El delantero fue la figura de Huracán y lo festejó con un gesto muy particular. El arquero de San Lorenzo vio la roja por un cabezazo.
Huracán logró una victoria histórica al imponerse por 2-0 ante San Lorenzo en el Nuevo Gasómetro, en un triunfo que significó la primera alegría del Globo como visitante en este escenario después de 25 años. Los dos goles del partido fueron obra del delantero ecuatoriano Jordy Caicedo, quien se convirtió en la gran figura del encuentro.

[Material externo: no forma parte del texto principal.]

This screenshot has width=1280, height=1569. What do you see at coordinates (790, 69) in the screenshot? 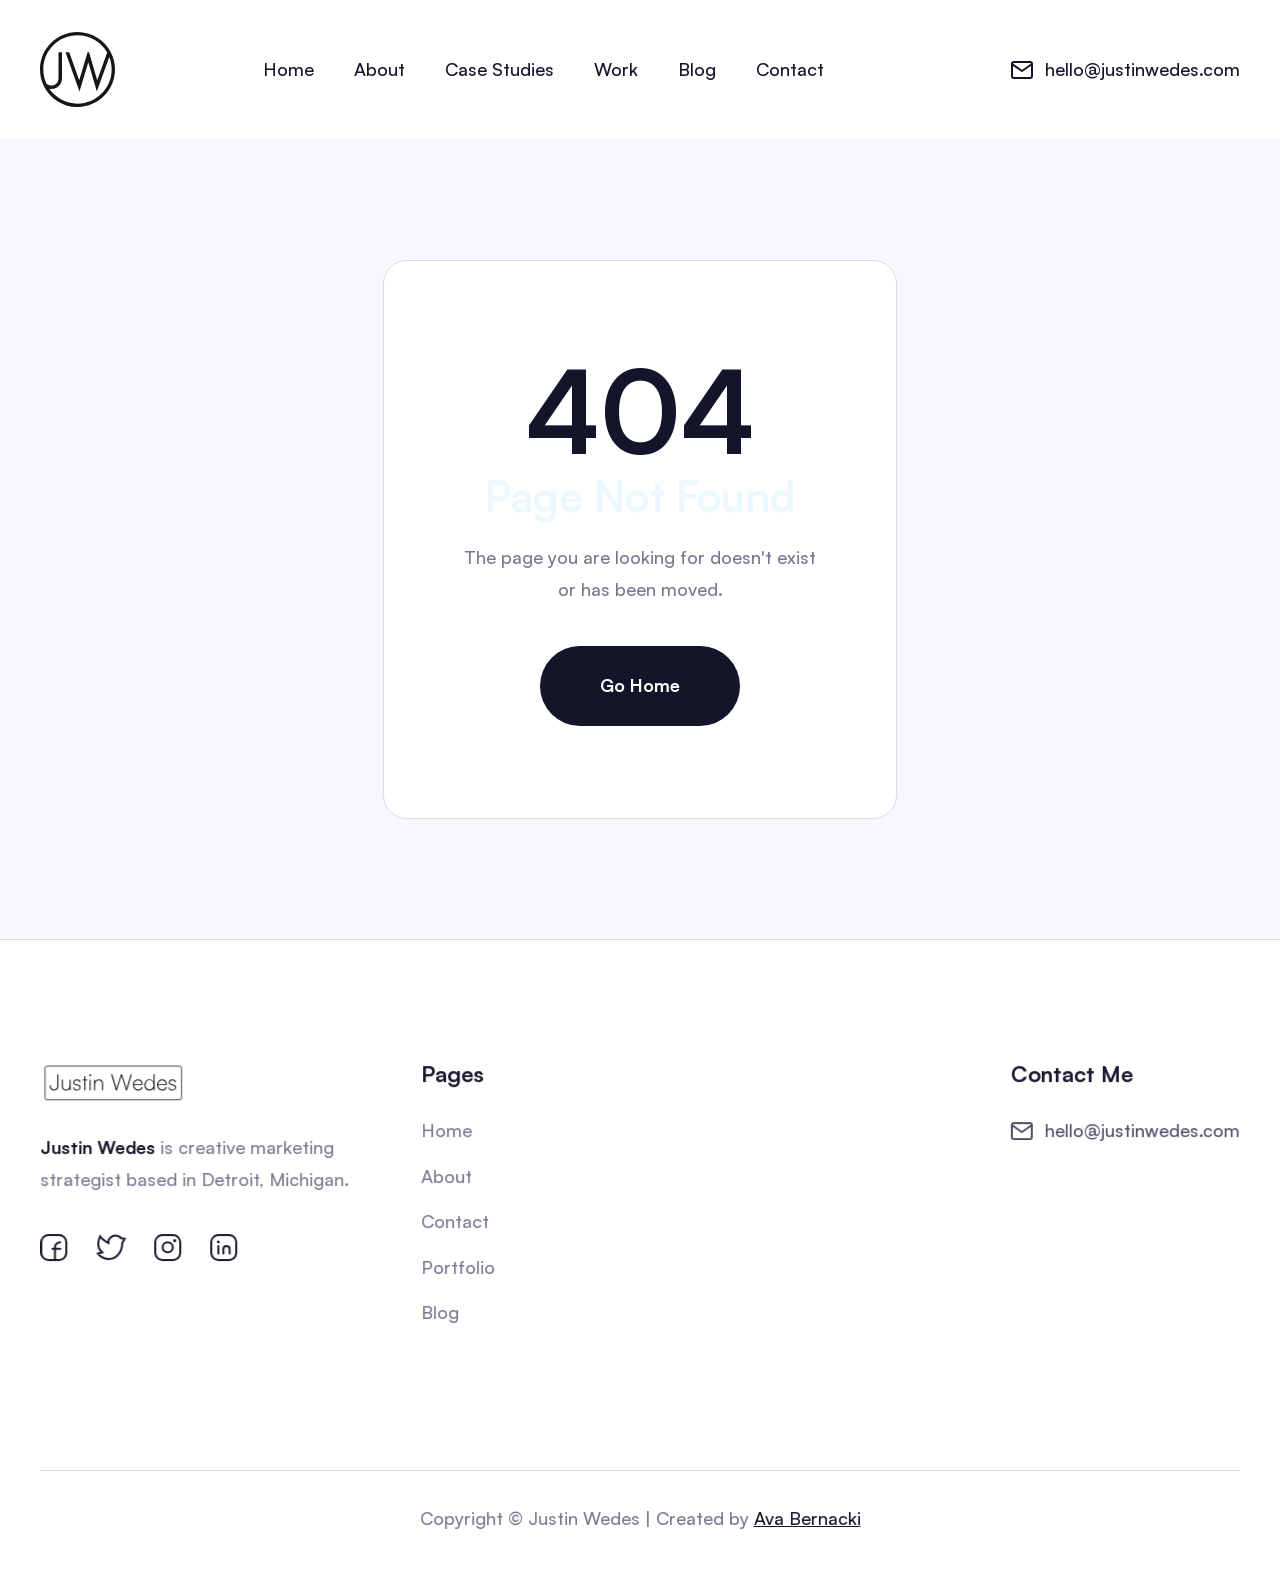
I see `Contact` at bounding box center [790, 69].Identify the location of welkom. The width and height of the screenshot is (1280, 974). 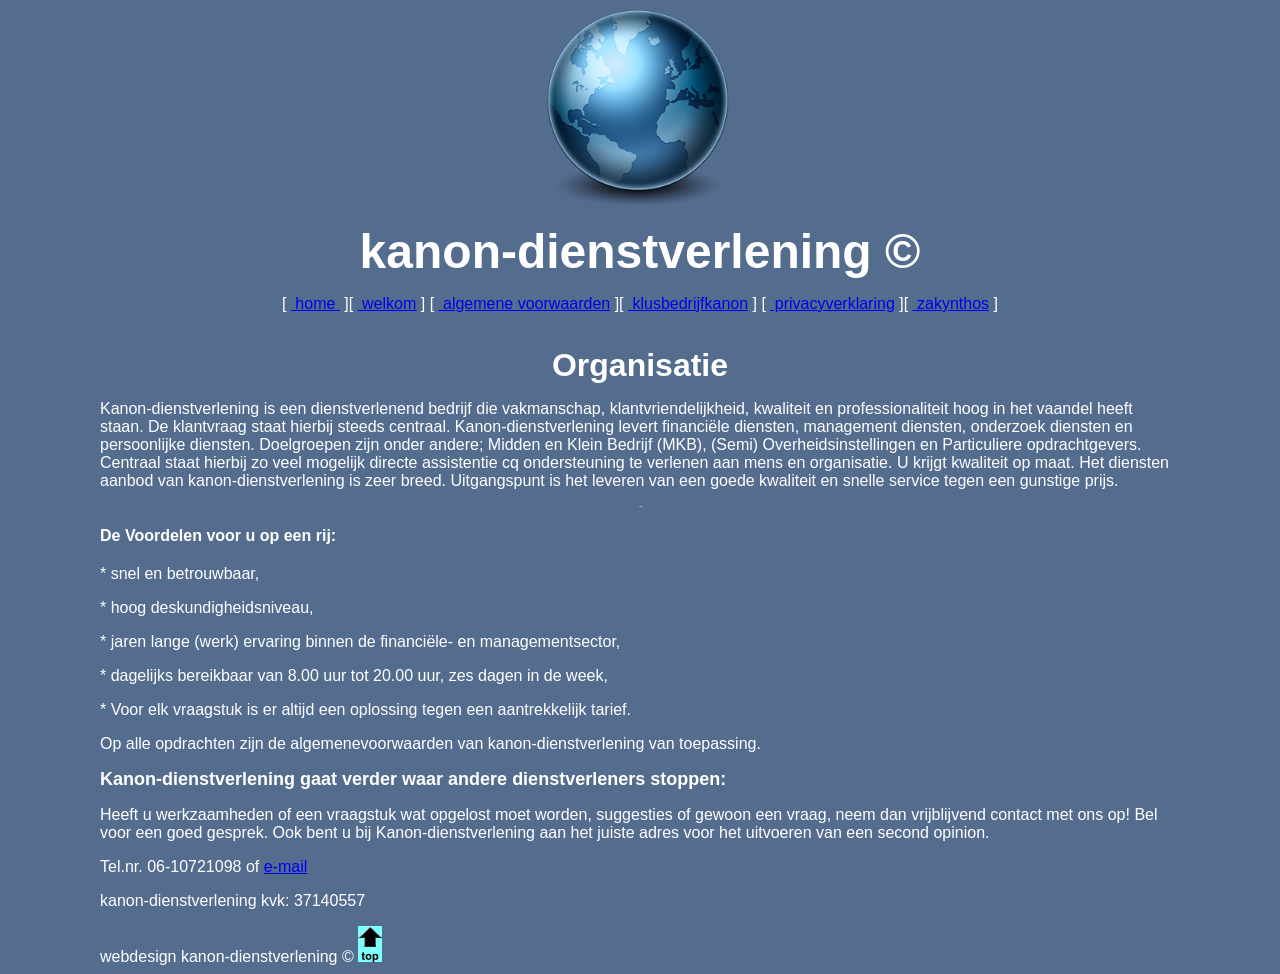
(387, 303).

El partido, conocido popularmente como "el clásico de barrio más grande del mundo" por la cercanía geográfica entre ambos clubes, tuvo un desarrollo intenso desde el inicio. Caicedo, que ya venía de anotar en la fecha anterior, repitió su condición de goleador y con un doblete le dio los tres puntos a su equipo en condición de visitante, algo que no ocurría desde hacía más de dos décadas en este estadio.
La expulsión de Orlando Gill
El momento más polémico del encuentro llegó tras el segundo gol de Caicedo. En el festejo, el ecuatoriano realizó el gesto conocido como "Topo Gigio" dirigido a la tribuna local, lo que generó una reacción inmediata en el arquero de San Lorenzo, Orlando Gill.
El guardameta del Ciclón salió rápidamente del arco y, propinó un cabezazo al jugador de Huracán Lucas Blondel, en una acción violenta que no pasó desapercibida para el cuerpo arbitral.
El árbitro del partido, Herrera, fue alertado por el VAR y, tras revisar las imágenes, decidió mostrarle la tarjeta roja directa al arquero de San Lorenzo, dejando a su equipo con diez hombres para el tramo final del encuentro.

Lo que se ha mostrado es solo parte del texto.